Structured page parsing data
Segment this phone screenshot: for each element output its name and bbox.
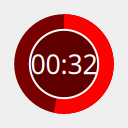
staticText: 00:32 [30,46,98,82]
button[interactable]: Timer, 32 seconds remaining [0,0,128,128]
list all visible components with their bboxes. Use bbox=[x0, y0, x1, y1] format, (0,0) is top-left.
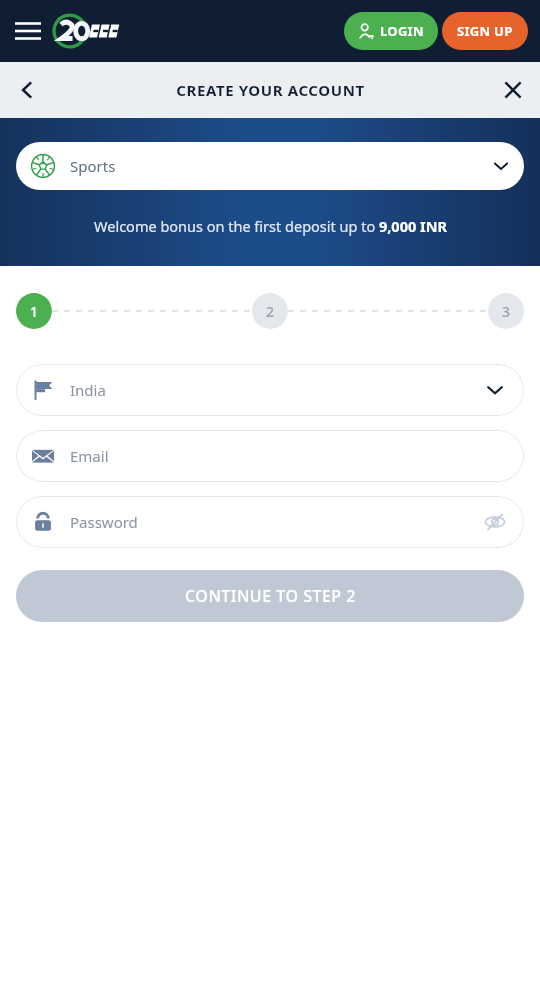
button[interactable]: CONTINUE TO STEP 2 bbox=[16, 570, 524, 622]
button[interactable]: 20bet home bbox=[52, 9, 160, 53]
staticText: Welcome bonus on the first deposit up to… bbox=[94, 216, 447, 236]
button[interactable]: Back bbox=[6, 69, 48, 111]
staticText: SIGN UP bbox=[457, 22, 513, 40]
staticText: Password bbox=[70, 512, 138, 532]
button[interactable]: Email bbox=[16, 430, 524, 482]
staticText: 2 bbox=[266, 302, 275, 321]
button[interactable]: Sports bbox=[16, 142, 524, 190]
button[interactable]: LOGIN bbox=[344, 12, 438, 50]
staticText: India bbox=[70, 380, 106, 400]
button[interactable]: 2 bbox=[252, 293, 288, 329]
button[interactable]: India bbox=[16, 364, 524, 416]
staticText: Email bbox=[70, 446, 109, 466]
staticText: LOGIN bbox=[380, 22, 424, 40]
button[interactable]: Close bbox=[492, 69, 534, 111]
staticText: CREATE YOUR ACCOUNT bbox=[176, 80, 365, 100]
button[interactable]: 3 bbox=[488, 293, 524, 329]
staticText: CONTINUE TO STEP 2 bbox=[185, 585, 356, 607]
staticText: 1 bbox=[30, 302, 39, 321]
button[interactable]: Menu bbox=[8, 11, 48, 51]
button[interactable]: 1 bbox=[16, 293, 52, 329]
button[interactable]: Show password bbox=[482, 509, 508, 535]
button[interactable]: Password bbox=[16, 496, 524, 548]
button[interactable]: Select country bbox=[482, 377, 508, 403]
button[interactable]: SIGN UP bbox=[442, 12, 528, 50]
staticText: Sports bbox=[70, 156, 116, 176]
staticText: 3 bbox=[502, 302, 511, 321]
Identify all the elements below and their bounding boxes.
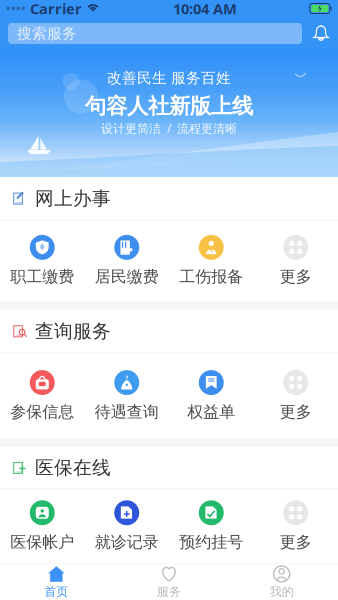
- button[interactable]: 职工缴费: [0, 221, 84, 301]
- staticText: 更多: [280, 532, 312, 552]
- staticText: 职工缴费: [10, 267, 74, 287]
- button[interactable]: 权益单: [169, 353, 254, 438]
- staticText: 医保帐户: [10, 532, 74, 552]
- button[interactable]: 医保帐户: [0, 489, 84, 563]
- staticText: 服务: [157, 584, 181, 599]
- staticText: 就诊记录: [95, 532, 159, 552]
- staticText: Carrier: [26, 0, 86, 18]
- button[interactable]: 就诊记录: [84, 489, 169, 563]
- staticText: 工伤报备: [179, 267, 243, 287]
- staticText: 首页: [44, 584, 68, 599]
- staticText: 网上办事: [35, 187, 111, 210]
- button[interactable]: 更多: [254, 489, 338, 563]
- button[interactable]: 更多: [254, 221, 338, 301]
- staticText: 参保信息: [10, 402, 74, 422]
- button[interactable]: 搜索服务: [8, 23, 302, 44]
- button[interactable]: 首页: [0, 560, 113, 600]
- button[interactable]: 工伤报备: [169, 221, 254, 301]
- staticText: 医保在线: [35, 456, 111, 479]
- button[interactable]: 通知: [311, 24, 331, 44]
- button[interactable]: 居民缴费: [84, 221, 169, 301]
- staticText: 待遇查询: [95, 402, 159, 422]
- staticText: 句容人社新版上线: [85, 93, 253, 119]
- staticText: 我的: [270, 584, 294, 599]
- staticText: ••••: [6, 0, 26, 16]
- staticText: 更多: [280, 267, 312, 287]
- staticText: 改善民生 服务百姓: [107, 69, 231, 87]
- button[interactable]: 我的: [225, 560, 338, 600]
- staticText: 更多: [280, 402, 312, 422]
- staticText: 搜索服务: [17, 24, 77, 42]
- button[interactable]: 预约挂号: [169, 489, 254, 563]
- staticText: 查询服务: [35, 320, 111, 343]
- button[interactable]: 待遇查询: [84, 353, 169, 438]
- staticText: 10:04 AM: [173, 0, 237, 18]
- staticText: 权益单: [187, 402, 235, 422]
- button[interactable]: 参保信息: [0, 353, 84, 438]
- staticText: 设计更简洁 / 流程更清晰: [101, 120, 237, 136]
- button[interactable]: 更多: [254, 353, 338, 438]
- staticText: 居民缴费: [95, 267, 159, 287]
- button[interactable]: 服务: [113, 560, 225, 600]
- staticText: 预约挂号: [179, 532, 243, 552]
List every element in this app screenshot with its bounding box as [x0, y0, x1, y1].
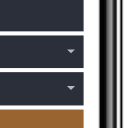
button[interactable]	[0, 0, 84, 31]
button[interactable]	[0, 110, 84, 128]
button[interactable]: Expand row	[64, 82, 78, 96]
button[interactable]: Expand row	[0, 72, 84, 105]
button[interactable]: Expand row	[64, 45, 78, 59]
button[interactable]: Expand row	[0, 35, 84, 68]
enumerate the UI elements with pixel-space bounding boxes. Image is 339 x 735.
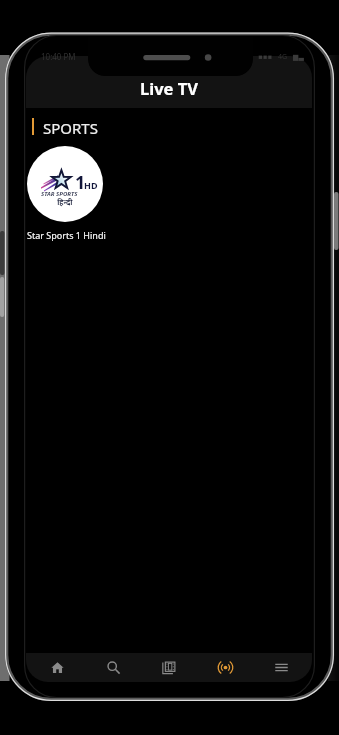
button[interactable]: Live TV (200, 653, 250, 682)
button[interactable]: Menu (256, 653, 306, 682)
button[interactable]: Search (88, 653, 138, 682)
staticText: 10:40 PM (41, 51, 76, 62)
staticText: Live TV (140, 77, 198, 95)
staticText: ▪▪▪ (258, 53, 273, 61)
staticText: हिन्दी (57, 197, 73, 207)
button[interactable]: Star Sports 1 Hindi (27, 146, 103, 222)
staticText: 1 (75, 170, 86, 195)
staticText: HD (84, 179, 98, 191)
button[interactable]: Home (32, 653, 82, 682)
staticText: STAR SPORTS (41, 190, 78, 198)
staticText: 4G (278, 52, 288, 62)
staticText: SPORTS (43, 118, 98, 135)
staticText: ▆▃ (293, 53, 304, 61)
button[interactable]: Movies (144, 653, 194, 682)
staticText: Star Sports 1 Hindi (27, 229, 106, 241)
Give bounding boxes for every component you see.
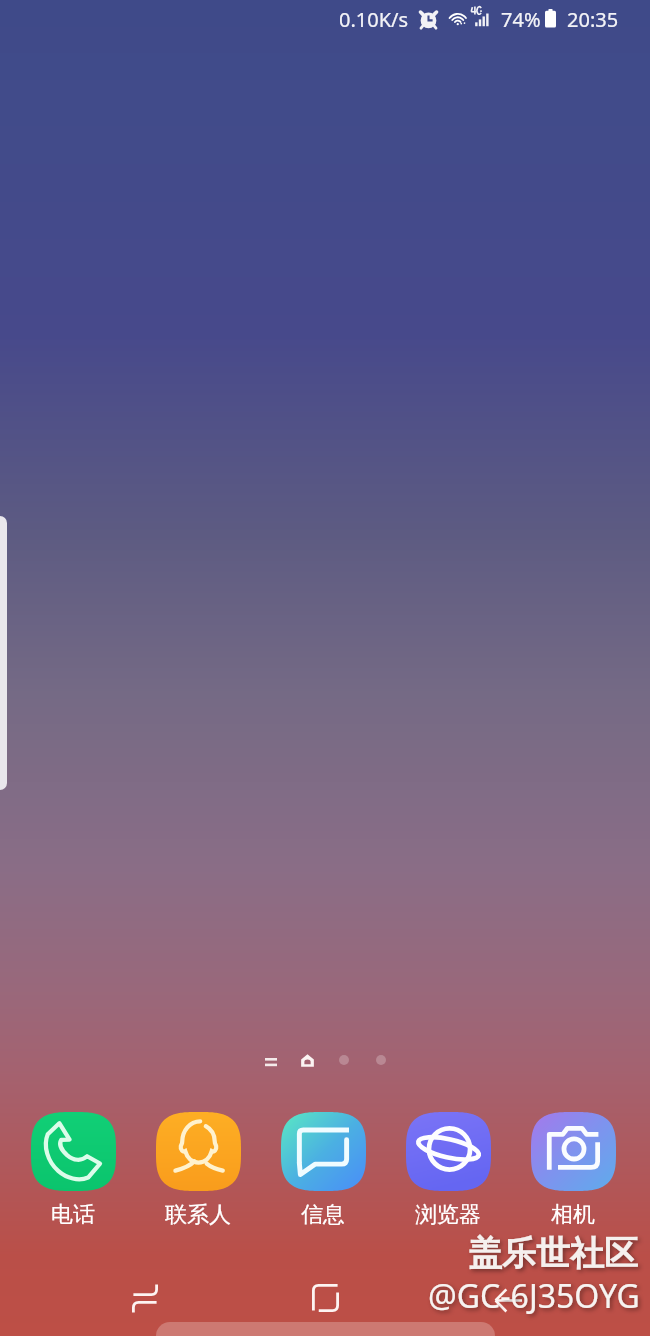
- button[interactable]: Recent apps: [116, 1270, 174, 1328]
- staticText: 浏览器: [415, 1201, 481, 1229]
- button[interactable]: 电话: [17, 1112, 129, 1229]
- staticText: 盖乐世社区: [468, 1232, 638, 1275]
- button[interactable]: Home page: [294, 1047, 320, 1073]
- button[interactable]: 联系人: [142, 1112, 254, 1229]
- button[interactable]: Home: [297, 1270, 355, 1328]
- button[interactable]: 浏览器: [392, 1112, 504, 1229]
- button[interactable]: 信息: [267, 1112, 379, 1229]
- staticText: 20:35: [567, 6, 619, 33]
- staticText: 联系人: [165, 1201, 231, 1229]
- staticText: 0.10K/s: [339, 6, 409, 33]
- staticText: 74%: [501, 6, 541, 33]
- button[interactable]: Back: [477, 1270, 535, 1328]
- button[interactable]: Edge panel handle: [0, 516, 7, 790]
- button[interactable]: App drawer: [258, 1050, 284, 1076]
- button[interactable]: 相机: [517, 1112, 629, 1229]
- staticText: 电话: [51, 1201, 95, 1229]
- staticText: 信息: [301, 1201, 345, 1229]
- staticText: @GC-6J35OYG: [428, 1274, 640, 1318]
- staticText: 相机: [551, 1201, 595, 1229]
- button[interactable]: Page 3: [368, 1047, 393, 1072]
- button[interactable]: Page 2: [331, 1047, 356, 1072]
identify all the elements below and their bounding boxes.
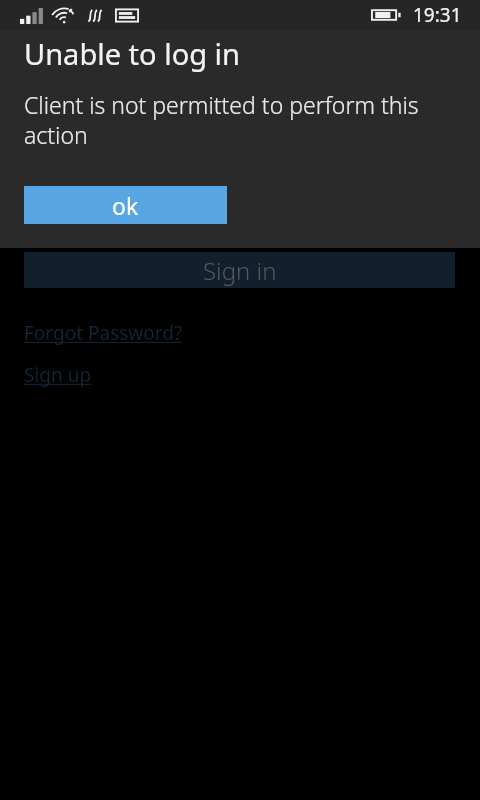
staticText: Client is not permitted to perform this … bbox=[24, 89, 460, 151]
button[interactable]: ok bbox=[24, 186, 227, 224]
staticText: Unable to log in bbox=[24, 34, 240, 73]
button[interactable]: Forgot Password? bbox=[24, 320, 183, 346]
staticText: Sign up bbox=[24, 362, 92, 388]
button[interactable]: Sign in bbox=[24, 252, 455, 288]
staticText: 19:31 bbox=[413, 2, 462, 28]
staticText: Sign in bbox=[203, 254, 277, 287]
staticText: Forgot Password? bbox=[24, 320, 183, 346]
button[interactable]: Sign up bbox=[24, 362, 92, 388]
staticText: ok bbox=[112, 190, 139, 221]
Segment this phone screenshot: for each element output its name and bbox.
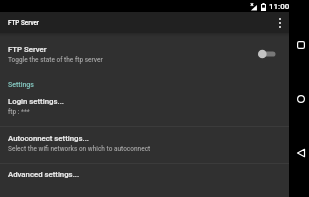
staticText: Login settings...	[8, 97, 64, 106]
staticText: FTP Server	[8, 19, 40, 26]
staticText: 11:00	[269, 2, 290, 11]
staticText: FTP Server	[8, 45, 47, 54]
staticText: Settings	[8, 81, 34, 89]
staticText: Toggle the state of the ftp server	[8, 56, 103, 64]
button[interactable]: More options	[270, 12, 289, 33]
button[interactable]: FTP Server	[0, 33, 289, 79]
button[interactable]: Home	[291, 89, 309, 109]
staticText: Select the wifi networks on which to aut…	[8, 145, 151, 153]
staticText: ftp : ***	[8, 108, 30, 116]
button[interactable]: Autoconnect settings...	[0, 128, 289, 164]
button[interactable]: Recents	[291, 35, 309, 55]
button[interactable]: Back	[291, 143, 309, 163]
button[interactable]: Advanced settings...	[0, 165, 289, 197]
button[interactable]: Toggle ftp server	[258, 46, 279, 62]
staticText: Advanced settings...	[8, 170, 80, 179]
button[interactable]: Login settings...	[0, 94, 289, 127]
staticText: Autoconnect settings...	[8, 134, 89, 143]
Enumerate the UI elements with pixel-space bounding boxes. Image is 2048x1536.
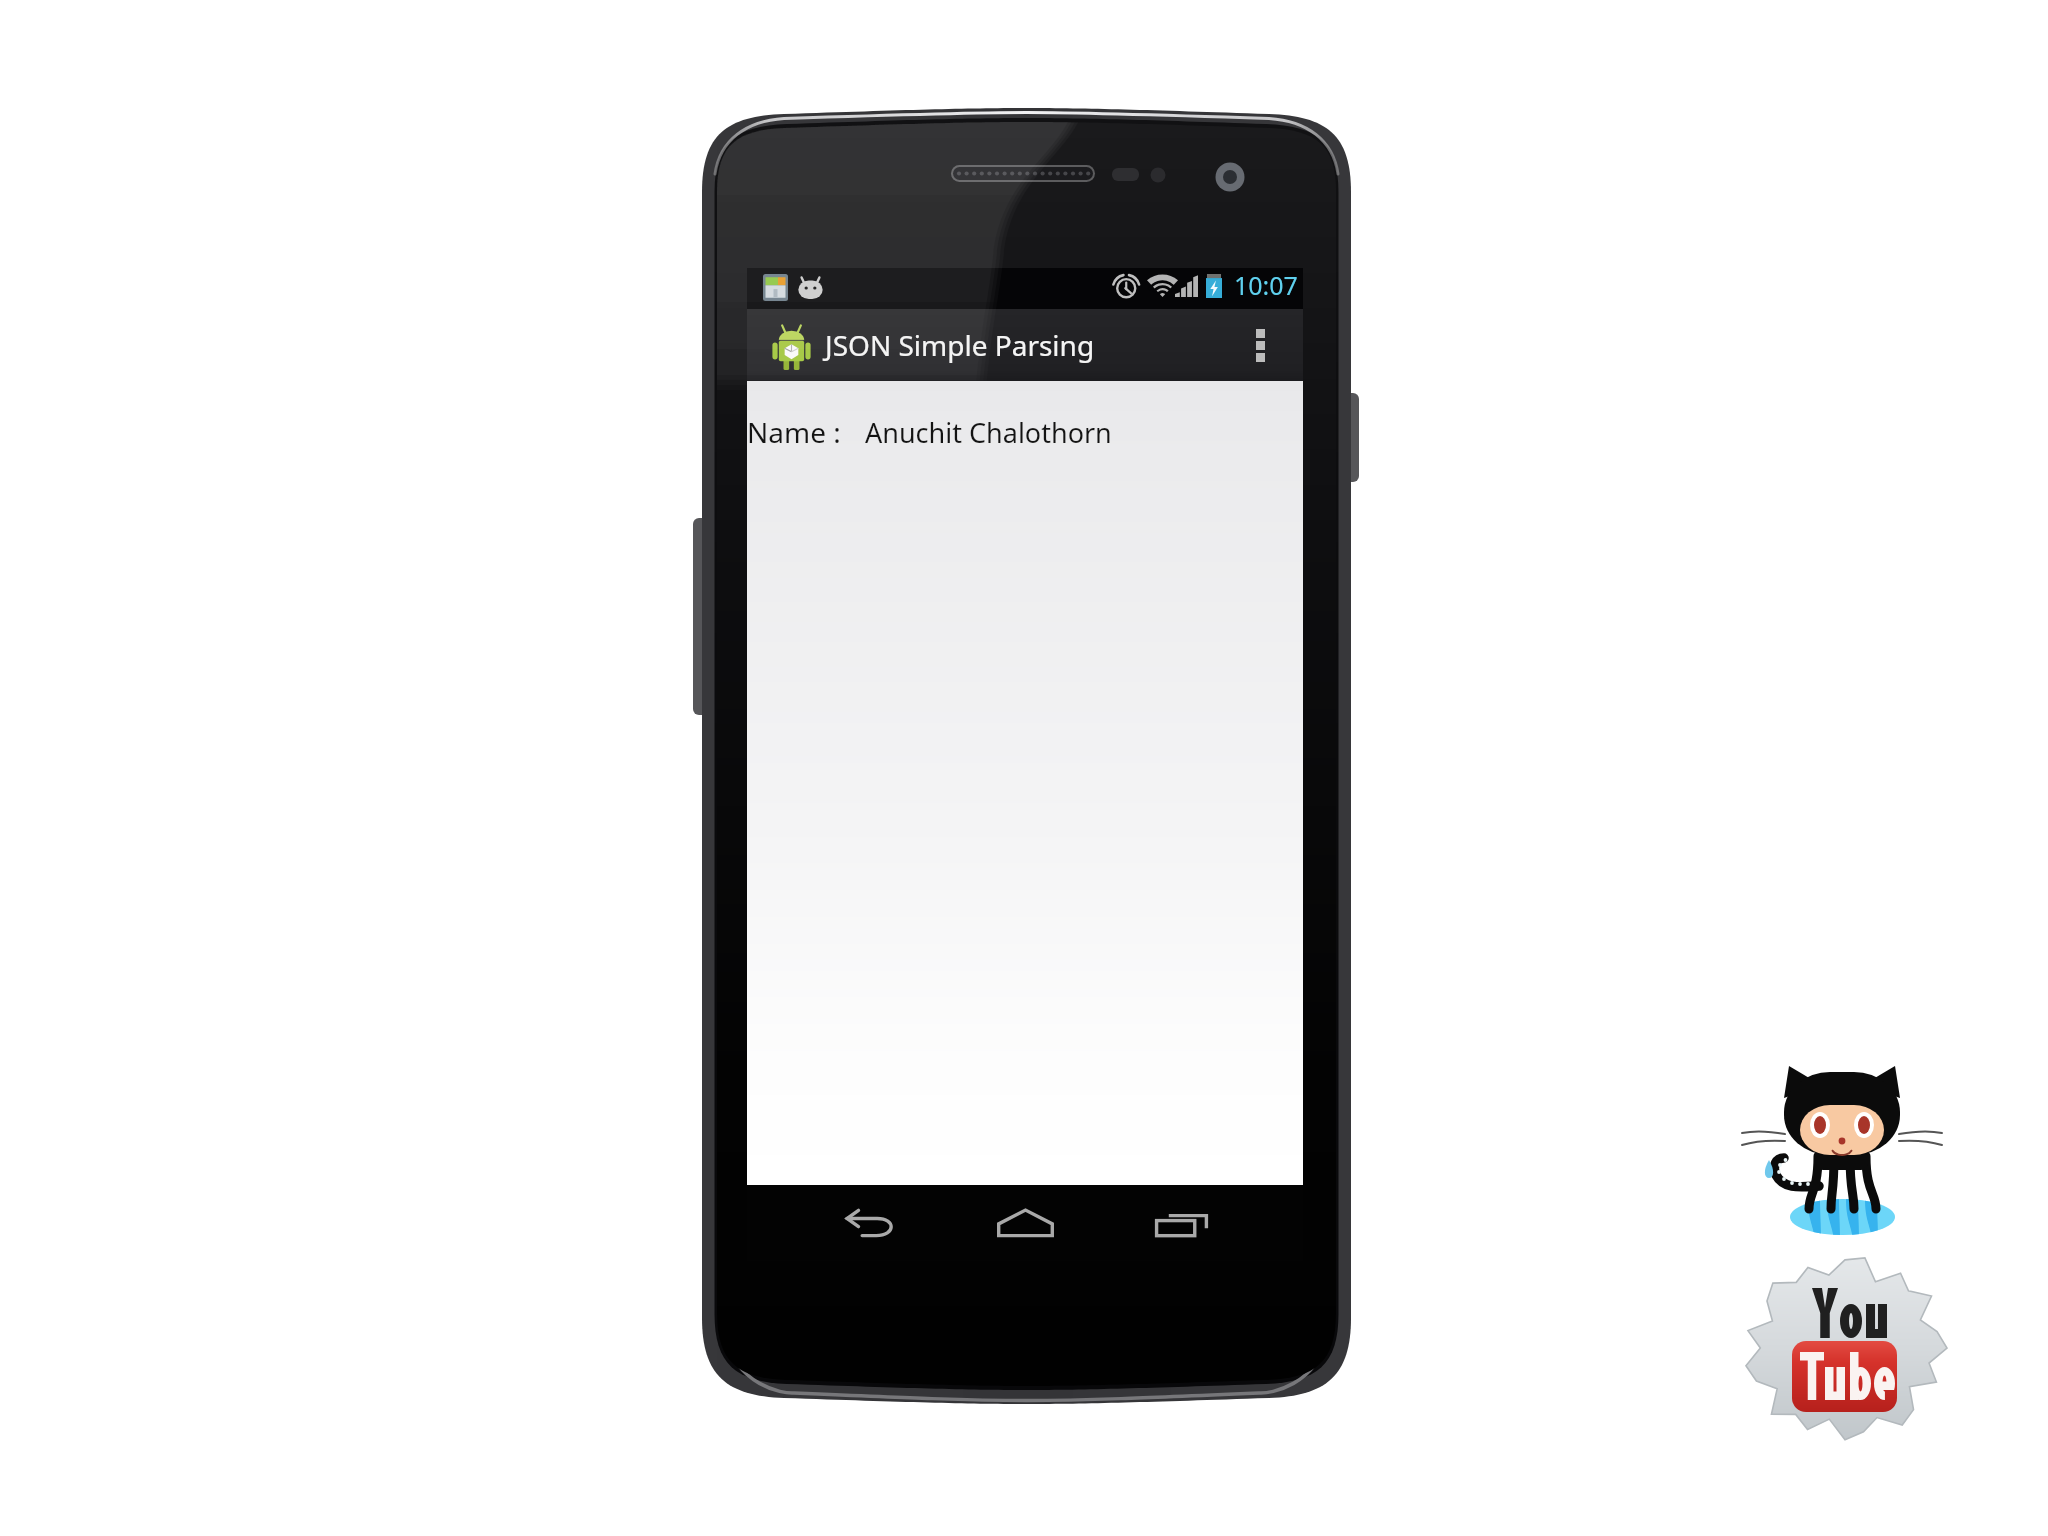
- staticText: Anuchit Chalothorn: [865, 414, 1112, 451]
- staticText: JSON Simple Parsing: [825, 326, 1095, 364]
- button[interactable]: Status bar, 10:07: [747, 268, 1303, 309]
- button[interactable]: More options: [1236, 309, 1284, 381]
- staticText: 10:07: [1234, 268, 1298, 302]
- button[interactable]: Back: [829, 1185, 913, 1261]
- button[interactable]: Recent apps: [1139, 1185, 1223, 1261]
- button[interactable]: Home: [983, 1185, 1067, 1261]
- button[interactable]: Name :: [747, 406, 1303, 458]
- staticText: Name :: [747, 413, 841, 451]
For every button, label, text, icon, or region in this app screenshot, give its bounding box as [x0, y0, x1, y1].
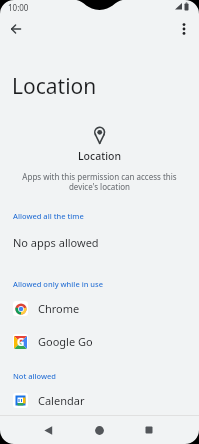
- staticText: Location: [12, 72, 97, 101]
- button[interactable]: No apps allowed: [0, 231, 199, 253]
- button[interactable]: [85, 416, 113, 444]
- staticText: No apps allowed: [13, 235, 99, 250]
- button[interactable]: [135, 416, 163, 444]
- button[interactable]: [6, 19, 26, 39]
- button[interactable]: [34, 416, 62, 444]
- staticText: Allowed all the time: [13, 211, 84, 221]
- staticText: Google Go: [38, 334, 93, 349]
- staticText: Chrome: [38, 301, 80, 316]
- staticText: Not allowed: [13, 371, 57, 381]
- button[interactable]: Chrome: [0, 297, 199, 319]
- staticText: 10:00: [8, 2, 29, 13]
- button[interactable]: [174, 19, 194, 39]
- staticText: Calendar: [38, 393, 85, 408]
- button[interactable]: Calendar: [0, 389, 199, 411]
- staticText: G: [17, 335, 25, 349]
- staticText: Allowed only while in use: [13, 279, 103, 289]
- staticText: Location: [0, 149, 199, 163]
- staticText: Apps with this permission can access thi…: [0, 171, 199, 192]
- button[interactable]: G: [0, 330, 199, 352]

▶ [Brief] Please copy each line of the records above in which the word "预约挂号" can be found.

▶ [Result]
- button[interactable]: 预约挂号: [169, 489, 254, 563]
- staticText: 预约挂号: [179, 532, 243, 552]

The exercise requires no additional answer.